### [Your goal]
Find every line below where the word "break" occurs, then give how many you found and nothing else.

[Data supplied — start]

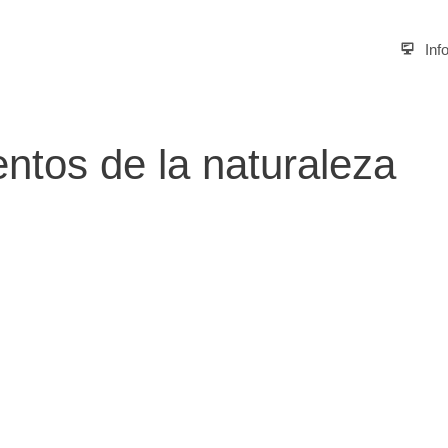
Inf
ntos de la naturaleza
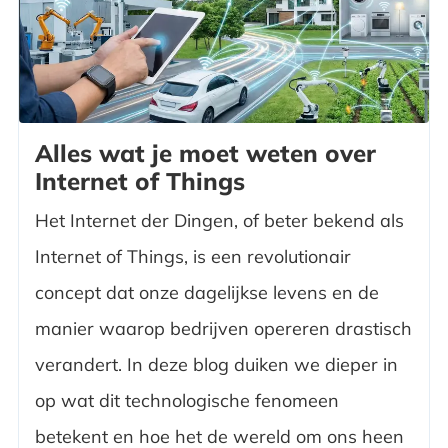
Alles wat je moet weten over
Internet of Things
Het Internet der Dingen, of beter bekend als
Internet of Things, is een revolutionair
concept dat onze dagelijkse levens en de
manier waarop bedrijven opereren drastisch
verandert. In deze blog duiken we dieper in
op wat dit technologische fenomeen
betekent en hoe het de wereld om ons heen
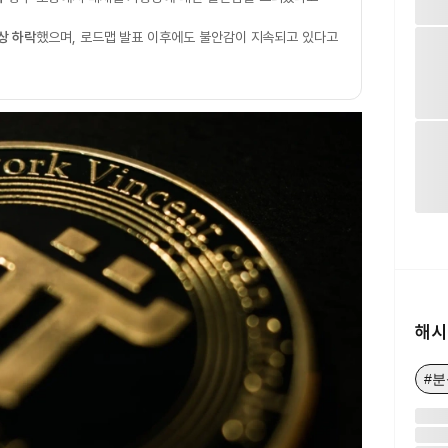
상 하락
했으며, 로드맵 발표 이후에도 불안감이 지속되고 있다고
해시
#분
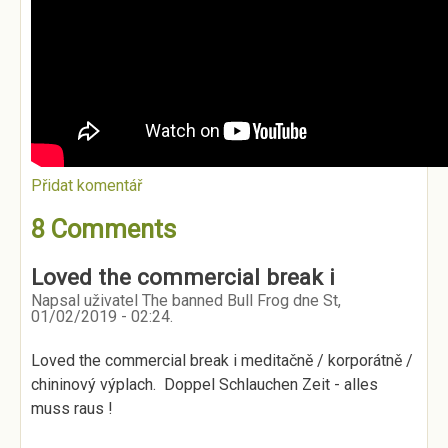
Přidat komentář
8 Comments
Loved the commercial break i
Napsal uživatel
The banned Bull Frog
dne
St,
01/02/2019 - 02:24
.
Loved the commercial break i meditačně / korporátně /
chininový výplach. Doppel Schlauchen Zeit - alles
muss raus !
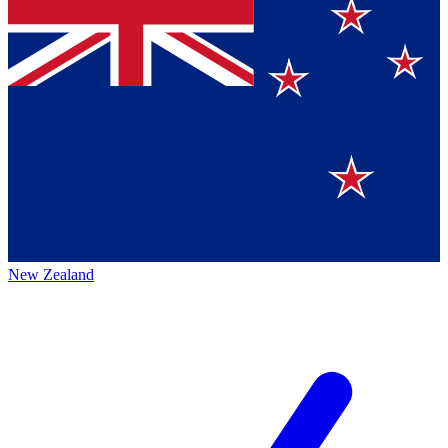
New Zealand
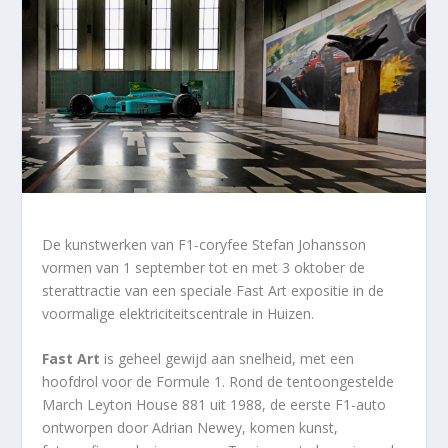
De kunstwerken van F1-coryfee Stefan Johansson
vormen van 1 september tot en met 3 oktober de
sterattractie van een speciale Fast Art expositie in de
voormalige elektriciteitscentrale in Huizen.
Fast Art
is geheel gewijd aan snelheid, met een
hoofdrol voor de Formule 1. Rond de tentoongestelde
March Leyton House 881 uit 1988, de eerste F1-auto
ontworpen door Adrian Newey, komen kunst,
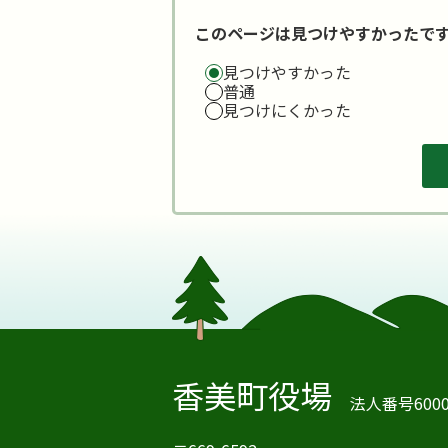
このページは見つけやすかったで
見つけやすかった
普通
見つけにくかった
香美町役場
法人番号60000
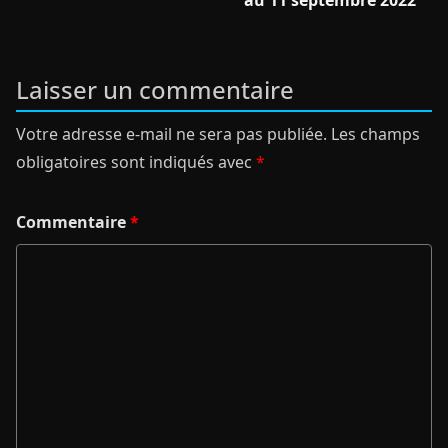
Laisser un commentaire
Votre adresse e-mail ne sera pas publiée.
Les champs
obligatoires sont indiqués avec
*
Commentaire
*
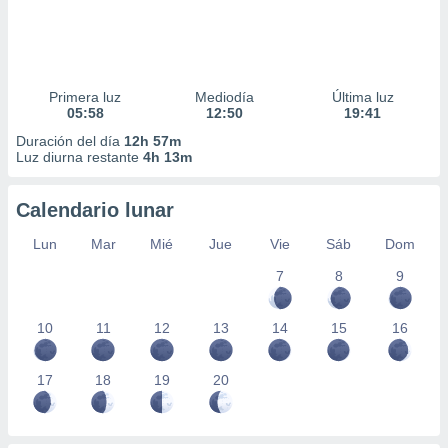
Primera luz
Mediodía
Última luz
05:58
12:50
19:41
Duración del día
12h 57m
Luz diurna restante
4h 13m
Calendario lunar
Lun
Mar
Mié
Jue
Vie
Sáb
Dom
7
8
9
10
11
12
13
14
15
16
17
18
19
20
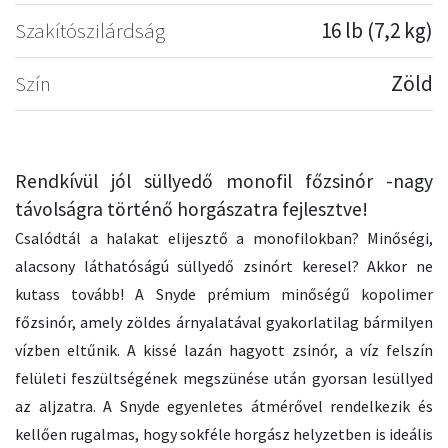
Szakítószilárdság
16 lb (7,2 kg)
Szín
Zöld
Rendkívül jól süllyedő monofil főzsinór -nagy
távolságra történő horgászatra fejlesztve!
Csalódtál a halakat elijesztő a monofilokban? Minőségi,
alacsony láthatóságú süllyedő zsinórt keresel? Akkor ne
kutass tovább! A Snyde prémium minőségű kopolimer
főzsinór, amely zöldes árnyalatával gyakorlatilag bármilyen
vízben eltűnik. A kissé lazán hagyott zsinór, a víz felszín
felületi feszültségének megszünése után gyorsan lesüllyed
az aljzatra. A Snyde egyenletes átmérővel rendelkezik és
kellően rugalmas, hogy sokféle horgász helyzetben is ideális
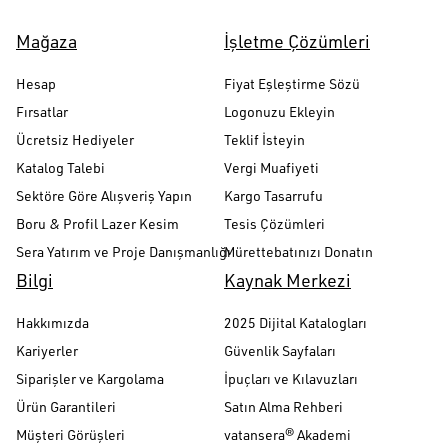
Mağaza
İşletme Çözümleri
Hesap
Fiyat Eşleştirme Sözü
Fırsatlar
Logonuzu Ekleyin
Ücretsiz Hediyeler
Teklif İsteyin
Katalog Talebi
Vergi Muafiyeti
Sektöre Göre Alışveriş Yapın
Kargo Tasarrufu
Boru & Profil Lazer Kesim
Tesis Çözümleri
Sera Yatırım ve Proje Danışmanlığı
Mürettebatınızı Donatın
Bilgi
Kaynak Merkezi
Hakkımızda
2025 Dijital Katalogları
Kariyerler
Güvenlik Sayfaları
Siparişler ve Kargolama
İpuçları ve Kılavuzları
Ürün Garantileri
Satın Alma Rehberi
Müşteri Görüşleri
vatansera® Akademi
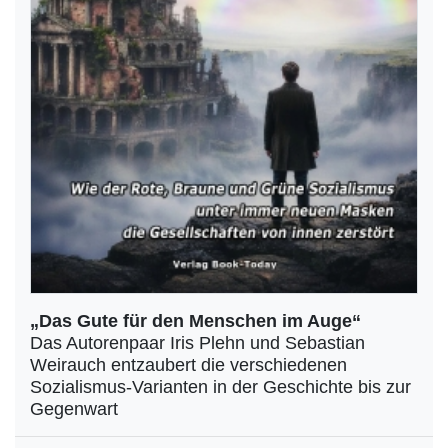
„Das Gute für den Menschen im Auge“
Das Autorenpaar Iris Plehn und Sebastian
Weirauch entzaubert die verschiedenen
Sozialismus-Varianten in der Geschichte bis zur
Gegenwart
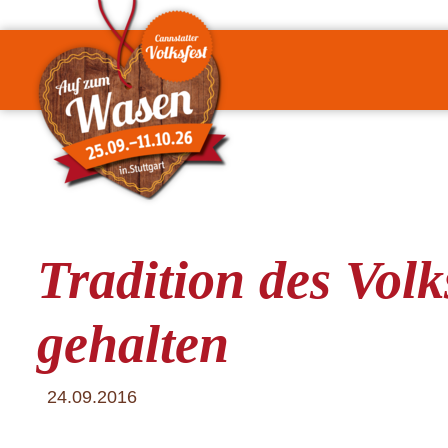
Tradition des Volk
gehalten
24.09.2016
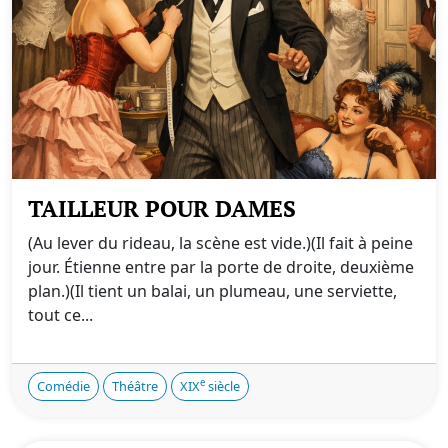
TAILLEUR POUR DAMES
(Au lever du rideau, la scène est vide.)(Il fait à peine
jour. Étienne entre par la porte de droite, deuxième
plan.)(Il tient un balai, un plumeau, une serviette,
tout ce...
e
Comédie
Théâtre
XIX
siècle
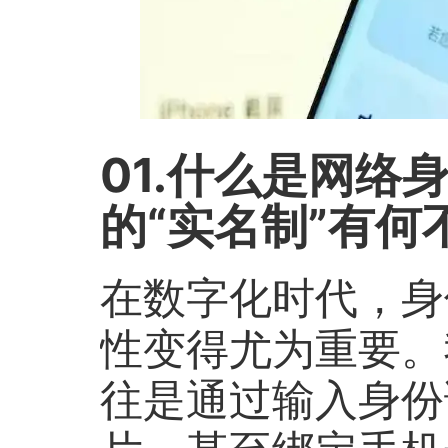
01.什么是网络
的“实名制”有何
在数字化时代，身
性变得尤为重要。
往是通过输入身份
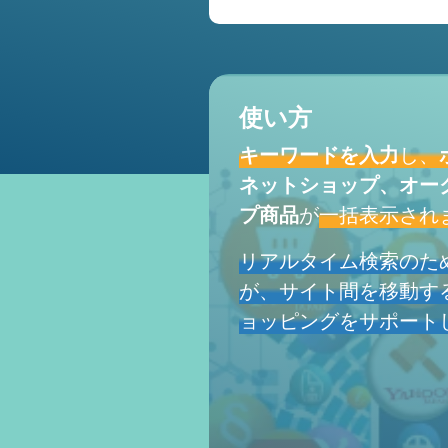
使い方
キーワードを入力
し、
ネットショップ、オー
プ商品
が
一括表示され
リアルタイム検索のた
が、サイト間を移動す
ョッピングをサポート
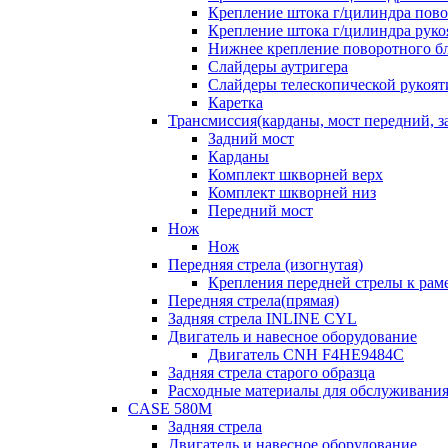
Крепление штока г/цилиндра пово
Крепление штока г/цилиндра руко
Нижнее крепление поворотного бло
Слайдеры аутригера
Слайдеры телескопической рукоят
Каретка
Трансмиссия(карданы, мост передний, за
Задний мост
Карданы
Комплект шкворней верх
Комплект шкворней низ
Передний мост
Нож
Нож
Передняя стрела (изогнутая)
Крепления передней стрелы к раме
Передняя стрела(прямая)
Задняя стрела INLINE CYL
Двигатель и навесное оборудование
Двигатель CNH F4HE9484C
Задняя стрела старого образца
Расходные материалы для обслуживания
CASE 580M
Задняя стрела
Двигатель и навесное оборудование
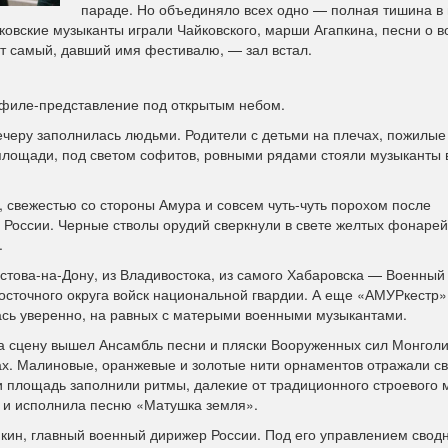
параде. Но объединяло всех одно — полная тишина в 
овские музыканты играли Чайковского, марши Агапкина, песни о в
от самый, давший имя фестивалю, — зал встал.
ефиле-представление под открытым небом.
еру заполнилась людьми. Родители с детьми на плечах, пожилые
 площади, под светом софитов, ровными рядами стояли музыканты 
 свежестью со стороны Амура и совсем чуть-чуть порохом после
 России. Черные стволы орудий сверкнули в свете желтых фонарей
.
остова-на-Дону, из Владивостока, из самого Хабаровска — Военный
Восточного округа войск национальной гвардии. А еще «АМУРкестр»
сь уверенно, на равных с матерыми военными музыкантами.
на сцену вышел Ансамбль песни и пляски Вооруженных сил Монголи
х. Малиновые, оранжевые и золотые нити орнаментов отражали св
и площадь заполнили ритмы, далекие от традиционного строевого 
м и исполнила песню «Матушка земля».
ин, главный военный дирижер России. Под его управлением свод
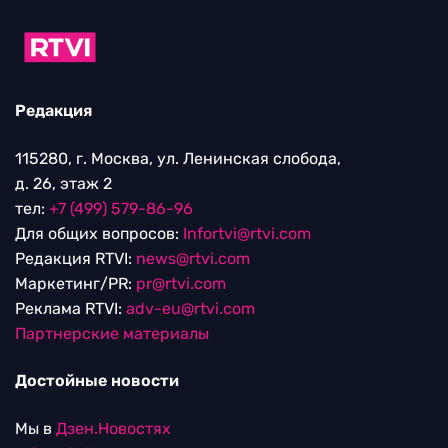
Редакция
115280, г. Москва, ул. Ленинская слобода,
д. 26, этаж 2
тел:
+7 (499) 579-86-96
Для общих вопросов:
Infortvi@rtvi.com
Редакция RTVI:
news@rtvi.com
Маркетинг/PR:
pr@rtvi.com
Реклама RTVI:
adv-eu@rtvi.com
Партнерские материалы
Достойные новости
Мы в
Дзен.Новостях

[Data supplied — finish]

### [Solution to the problem]
2